[Exercise objective]
Taking the line containing "Ed ogni giorno" as the first and the last line of the entries as the end, reproduce every line between them exactly, including both.

[Records supplied]
* * * * *
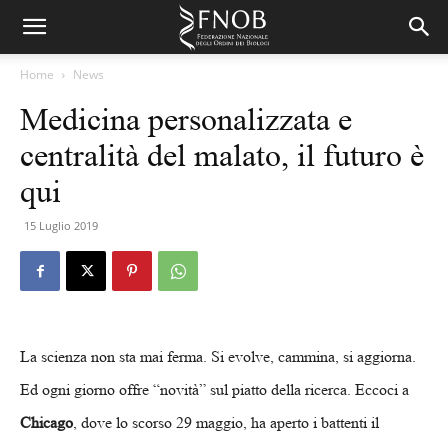
Home
News
Medicina personalizzata e
centralità del malato, il futuro è
qui
15 Luglio 2019
La scienza non sta mai ferma. Si evolve, cammina, si aggiorna.
Ed ogni giorno offre “novità” sul piatto della ricerca. Eccoci a
Chicago
, dove lo scorso 29 maggio, ha aperto i battenti il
* * * * *
[Exercise solution]
Ed ogni giorno offre “novità” sul piatto della ricerca. Eccoci a
Chicago
, dove lo scorso 29 maggio, ha aperto i battenti il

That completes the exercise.